> **What to produce**: Copy each entry exactly, leaving nothing out.

> **Data records**:
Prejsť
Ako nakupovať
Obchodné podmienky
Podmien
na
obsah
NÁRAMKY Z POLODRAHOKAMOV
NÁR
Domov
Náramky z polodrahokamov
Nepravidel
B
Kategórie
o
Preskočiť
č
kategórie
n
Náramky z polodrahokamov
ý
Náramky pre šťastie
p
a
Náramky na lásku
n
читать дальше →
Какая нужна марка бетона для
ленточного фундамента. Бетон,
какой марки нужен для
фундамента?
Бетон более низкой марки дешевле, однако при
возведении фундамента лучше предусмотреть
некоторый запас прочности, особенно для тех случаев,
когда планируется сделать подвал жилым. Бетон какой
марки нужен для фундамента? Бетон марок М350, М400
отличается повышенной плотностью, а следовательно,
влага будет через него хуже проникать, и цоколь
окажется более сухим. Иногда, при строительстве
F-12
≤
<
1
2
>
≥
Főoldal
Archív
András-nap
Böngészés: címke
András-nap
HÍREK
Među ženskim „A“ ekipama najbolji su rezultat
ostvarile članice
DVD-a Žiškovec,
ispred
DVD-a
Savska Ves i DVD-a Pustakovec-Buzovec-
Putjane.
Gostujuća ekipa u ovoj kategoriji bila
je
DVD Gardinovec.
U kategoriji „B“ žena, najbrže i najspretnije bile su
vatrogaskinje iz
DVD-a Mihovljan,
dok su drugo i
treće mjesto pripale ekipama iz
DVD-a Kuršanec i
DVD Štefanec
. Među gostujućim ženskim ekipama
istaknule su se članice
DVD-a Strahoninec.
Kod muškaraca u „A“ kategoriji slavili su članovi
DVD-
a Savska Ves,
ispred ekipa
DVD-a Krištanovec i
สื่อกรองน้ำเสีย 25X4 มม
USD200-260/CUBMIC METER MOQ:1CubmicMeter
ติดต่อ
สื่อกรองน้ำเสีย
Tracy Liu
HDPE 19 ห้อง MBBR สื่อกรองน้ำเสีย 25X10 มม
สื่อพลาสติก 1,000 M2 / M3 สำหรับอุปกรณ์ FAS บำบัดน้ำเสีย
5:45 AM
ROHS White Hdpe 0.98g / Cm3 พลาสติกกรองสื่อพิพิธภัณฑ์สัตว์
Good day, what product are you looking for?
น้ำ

> **Response area**:
Prejsť
Ako nakupovať
Obchodné podmienky
Podmien
na
obsah
NÁRAMKY Z POLODRAHOKAMOV
NÁR
Domov
Náramky z polodrahokamov
Nepravidel
B
Kategórie
o
Preskočiť
č
kategórie
n
Náramky z polodrahokamov
ý
Náramky pre šťastie
p
a
Náramky na lásku
n
читать дальше →
Какая нужна марка бетона для
ленточного фундамента. Бетон,
какой марки нужен для
фундамента?
Бетон более низкой марки дешевле, однако при
возведении фундамента лучше предусмотреть
некоторый запас прочности, особенно для тех случаев,
когда планируется сделать подвал жилым. Бетон какой
марки нужен для фундамента? Бетон марок М350, М400
отличается повышенной плотностью, а следовательно,
влага будет через него хуже проникать, и цоколь
окажется более сухим. Иногда, при строительстве
F-12
≤
<
1
2
>
≥
Főoldal
Archív
András-nap
Böngészés: címke
András-nap
HÍREK
Među ženskim „A“ ekipama najbolji su rezultat
ostvarile članice
DVD-a Žiškovec,
ispred
DVD-a
Savska Ves i DVD-a Pustakovec-Buzovec-
Putjane.
Gostujuća ekipa u ovoj kategoriji bila
je
DVD Gardinovec.
U kategoriji „B“ žena, najbrže i najspretnije bile su
vatrogaskinje iz
DVD-a Mihovljan,
dok su drugo i
treće mjesto pripale ekipama iz
DVD-a Kuršanec i
DVD Štefanec
. Među gostujućim ženskim ekipama
istaknule su se članice
DVD-a Strahoninec.
Kod muškaraca u „A“ kategoriji slavili su članovi
DVD-
a Savska Ves,
ispred ekipa
DVD-a Krištanovec i
สื่อกรองน้ำเสีย 25X4 มม
USD200-260/CUBMIC METER MOQ:1CubmicMeter
ติดต่อ
สื่อกรองน้ำเสีย
Tracy Liu
HDPE 19 ห้อง MBBR สื่อกรองน้ำเสีย 25X10 มม
สื่อพลาสติก 1,000 M2 / M3 สำหรับอุปกรณ์ FAS บำบัดน้ำเสีย
5:45 AM
ROHS White Hdpe 0.98g / Cm3 พลาสติกกรองสื่อพิพิธภัณฑ์สัตว์
Good day, what product are you looking for?
น้ำ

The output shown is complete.